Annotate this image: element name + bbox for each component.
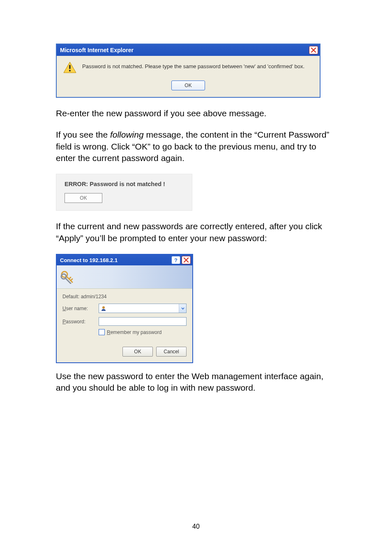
- close-icon[interactable]: [182, 256, 191, 264]
- user-icon: [101, 306, 106, 311]
- username-field[interactable]: [99, 304, 187, 313]
- remember-row[interactable]: Remember my password: [99, 329, 187, 335]
- auth-dialog: Connect to 192.168.2.1 ? Default: admin/…: [56, 254, 193, 363]
- paragraph-use-new: Use the new password to enter the Web ma…: [56, 371, 336, 394]
- auth-titlebar: Connect to 192.168.2.1 ?: [57, 255, 192, 265]
- warning-icon: [63, 62, 76, 73]
- svg-point-5: [102, 306, 105, 309]
- ie-alert-body: Password is not matched. Please type the…: [57, 56, 320, 97]
- ok-button[interactable]: OK: [171, 81, 205, 90]
- paragraph-reenter: Re-enter the new password if you see abo…: [56, 108, 336, 119]
- password-field[interactable]: [99, 317, 187, 326]
- keys-icon: [60, 270, 74, 284]
- ie-alert-title: Microsoft Internet Explorer: [60, 47, 134, 53]
- ie-alert-dialog: Microsoft Internet Explorer Password is …: [56, 44, 321, 98]
- close-icon[interactable]: [309, 46, 318, 54]
- auth-realm: Default: admin/1234: [62, 294, 187, 299]
- password-label: Password:: [62, 319, 99, 325]
- text-following: following: [110, 130, 144, 139]
- username-label: User name:: [62, 306, 99, 311]
- ie-alert-message: Password is not matched. Please type the…: [82, 62, 304, 69]
- auth-title: Connect to 192.168.2.1: [60, 257, 118, 263]
- ok-button[interactable]: OK: [65, 193, 102, 203]
- remember-label: Remember my password: [107, 329, 161, 335]
- text-fragment: If you see the: [56, 130, 110, 139]
- page-number: 40: [0, 523, 392, 530]
- paragraph-following: If you see the following message, the co…: [56, 129, 336, 164]
- chevron-down-icon[interactable]: [179, 304, 186, 313]
- ie-alert-titlebar: Microsoft Internet Explorer: [57, 44, 320, 56]
- document-page: Microsoft Internet Explorer Password is …: [0, 0, 392, 555]
- error-box-title: ERROR: Password is not matched !: [65, 181, 184, 187]
- auth-banner: [57, 265, 192, 289]
- svg-rect-1: [69, 65, 70, 69]
- cancel-button[interactable]: Cancel: [156, 347, 187, 357]
- error-box: ERROR: Password is not matched ! OK: [56, 174, 192, 211]
- help-icon[interactable]: ?: [171, 256, 180, 264]
- svg-point-2: [69, 70, 71, 71]
- paragraph-apply: If the current and new passwords are cor…: [56, 221, 336, 244]
- ok-button[interactable]: OK: [122, 347, 153, 357]
- auth-body: Default: admin/1234 User name: Password:: [57, 289, 192, 362]
- remember-checkbox[interactable]: [99, 329, 105, 335]
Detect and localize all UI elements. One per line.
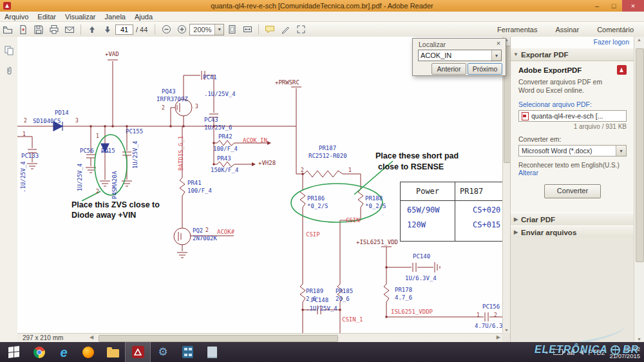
toolbar-tab-ferramentas[interactable]: Ferramentas bbox=[497, 26, 537, 33]
schematic-label: +VAD bbox=[105, 51, 119, 57]
fit-width-button[interactable] bbox=[240, 23, 254, 35]
open-button[interactable] bbox=[1, 23, 15, 35]
clock-time: 21:02 bbox=[609, 345, 640, 352]
taskbar-notepad-button[interactable] bbox=[200, 342, 224, 362]
export-pdf-section-header[interactable]: ▼ Exportar PDF bbox=[511, 48, 634, 61]
horizontal-scroll-thumb[interactable] bbox=[99, 335, 338, 342]
email-button[interactable] bbox=[62, 23, 77, 35]
convert-button[interactable]: Converter bbox=[544, 184, 601, 198]
minimize-button[interactable]: – bbox=[589, 0, 605, 12]
find-previous-button[interactable]: Anterior bbox=[431, 63, 466, 75]
fullscreen-button[interactable] bbox=[294, 23, 308, 35]
document-plus-icon bbox=[18, 24, 28, 35]
menu-ajuda[interactable]: Ajuda bbox=[130, 13, 157, 21]
fit-page-button[interactable] bbox=[225, 23, 239, 35]
scroll-left-icon[interactable]: ◀ bbox=[90, 334, 93, 340]
schematic-label: +ISL6251_VDD bbox=[356, 239, 398, 245]
scroll-down-icon[interactable]: ▼ bbox=[634, 337, 644, 341]
change-language-link[interactable]: Alterar bbox=[518, 169, 538, 176]
save-button[interactable] bbox=[32, 23, 46, 35]
product-description: Converter arquivos PDF em Word ou Excel … bbox=[518, 78, 616, 95]
schematic-label: CSIN bbox=[346, 217, 360, 224]
schematic-label: PR43 bbox=[217, 155, 231, 162]
taskbar-calculator-button[interactable] bbox=[175, 342, 200, 362]
toolbar-tab-assinar[interactable]: Assinar bbox=[555, 26, 579, 33]
taskbar-adobe-reader-button[interactable] bbox=[125, 342, 151, 362]
send-files-section-header[interactable]: ▶ Enviar arquivos bbox=[511, 225, 634, 239]
schematic-label: PC156 bbox=[482, 303, 500, 310]
document-horizontal-scrollbar[interactable]: 297 x 210 mm ◀ ▶ bbox=[17, 333, 502, 343]
create-pdf-section-header[interactable]: ▶ Criar PDF bbox=[511, 213, 634, 226]
previous-page-button[interactable] bbox=[85, 23, 99, 35]
select-file-link[interactable]: Selecionar arquivo PDF: bbox=[518, 100, 592, 108]
export-pdf-body: Adobe ExportPDF Converter arquivos PDF e… bbox=[511, 60, 634, 198]
start-button[interactable] bbox=[0, 342, 27, 362]
close-button[interactable]: × bbox=[622, 0, 644, 12]
speech-bubble-icon bbox=[265, 24, 275, 34]
toolbar-tab-comentario[interactable]: Comentário bbox=[597, 26, 634, 33]
panel-scrollbar[interactable]: ▲ ▼ bbox=[634, 37, 644, 342]
window-title: quanta-ql4-rev-e-sch [ComunidadeTecnica.… bbox=[0, 2, 644, 10]
schematic-label: PQ43 bbox=[162, 88, 176, 95]
taskbar-clock[interactable]: 21:02 21/07/2015 bbox=[609, 345, 640, 359]
create-pdf-button[interactable] bbox=[16, 23, 30, 35]
schematic-label: ACOK_IN bbox=[243, 137, 267, 144]
taskbar-explorer-button[interactable] bbox=[100, 342, 125, 362]
navigation-rail bbox=[0, 37, 18, 342]
schematic-pin-number: 2 bbox=[494, 312, 497, 319]
next-page-button[interactable] bbox=[100, 23, 115, 35]
convert-to-label: Converter em: bbox=[518, 135, 627, 143]
schematic-label: PC155 bbox=[126, 128, 143, 135]
logon-link[interactable]: Fazer logon bbox=[594, 38, 629, 46]
menu-visualizar[interactable]: Visualizar bbox=[61, 13, 100, 21]
clock-date: 21/07/2015 bbox=[609, 352, 640, 359]
menu-arquivo[interactable]: Arquivo bbox=[0, 13, 33, 21]
document-page[interactable]: +VADPD14SD1040CS231PC133.1U/25V_4PC561U/… bbox=[17, 37, 502, 333]
taskbar-settings-button[interactable]: ⚙ bbox=[151, 342, 175, 362]
tray-expand-icon[interactable]: ▲ bbox=[544, 350, 549, 354]
print-button[interactable] bbox=[47, 23, 61, 35]
taskbar-chrome-button[interactable] bbox=[27, 342, 52, 362]
scroll-down-icon[interactable]: ▼ bbox=[503, 328, 510, 332]
menu-editar[interactable]: Editar bbox=[33, 13, 61, 21]
toolbar-separator bbox=[80, 24, 81, 35]
attachments-button[interactable] bbox=[0, 62, 17, 79]
battery-icon[interactable] bbox=[553, 349, 563, 355]
menu-bar: ArquivoEditarVisualizarJanelaAjuda bbox=[0, 12, 644, 22]
pages-icon bbox=[4, 45, 14, 55]
schematic-label: 1U/25V_4 bbox=[132, 141, 138, 169]
create-pdf-section-label: Criar PDF bbox=[521, 216, 555, 224]
tools-panel: Fazer logon ▼ Exportar PDF Adobe ExportP… bbox=[510, 37, 634, 342]
selected-file-box[interactable]: quanta-ql4-rev-e-sch [... bbox=[518, 110, 627, 122]
schematic-label: PR178 bbox=[395, 287, 412, 293]
page-thumbnails-button[interactable] bbox=[0, 42, 17, 59]
language-indicator[interactable]: PTB2 bbox=[588, 348, 605, 356]
schematic-label: +VH28 bbox=[258, 160, 276, 166]
schematic-label: P4SMA20A bbox=[111, 171, 118, 199]
taskbar-ie-button[interactable]: e bbox=[52, 342, 76, 362]
sticky-note-button[interactable] bbox=[263, 23, 277, 35]
schematic-label: PR188 bbox=[365, 195, 383, 202]
zoom-select[interactable]: 200% ▾ bbox=[189, 24, 224, 35]
zoom-in-button[interactable] bbox=[175, 23, 189, 35]
find-input[interactable] bbox=[419, 50, 491, 61]
page-number-input[interactable] bbox=[115, 24, 133, 35]
scroll-up-icon[interactable]: ▲ bbox=[634, 37, 644, 42]
panel-scroll-thumb[interactable] bbox=[636, 48, 644, 262]
taskbar-firefox-button[interactable] bbox=[76, 342, 100, 362]
firefox-icon bbox=[82, 347, 94, 358]
volume-icon[interactable] bbox=[579, 350, 583, 355]
find-close-button[interactable]: × bbox=[494, 39, 503, 47]
format-select[interactable]: Microsoft Word (*.docx) ▾ bbox=[518, 145, 627, 157]
find-combo: ▾ bbox=[418, 50, 502, 61]
scroll-right-icon[interactable]: ▶ bbox=[497, 334, 500, 340]
find-next-button[interactable]: Próximo bbox=[468, 63, 502, 75]
menu-janela[interactable]: Janela bbox=[100, 13, 130, 21]
minus-circle-icon bbox=[162, 24, 171, 34]
taskbar: e ⚙ ▲ PTB2 21:02 21/07/2015 ELETRÔNICA B… bbox=[0, 342, 644, 362]
chevron-down-icon[interactable]: ▾ bbox=[491, 50, 501, 61]
maximize-button[interactable]: □ bbox=[605, 0, 622, 12]
sign-button[interactable] bbox=[278, 23, 292, 35]
network-icon[interactable] bbox=[567, 349, 574, 355]
zoom-out-button[interactable] bbox=[159, 23, 173, 35]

★ ★ ★

## [About this task]
Give only the number of lines in the data that hold the word "dialog".

## [Solution to this exercise]
2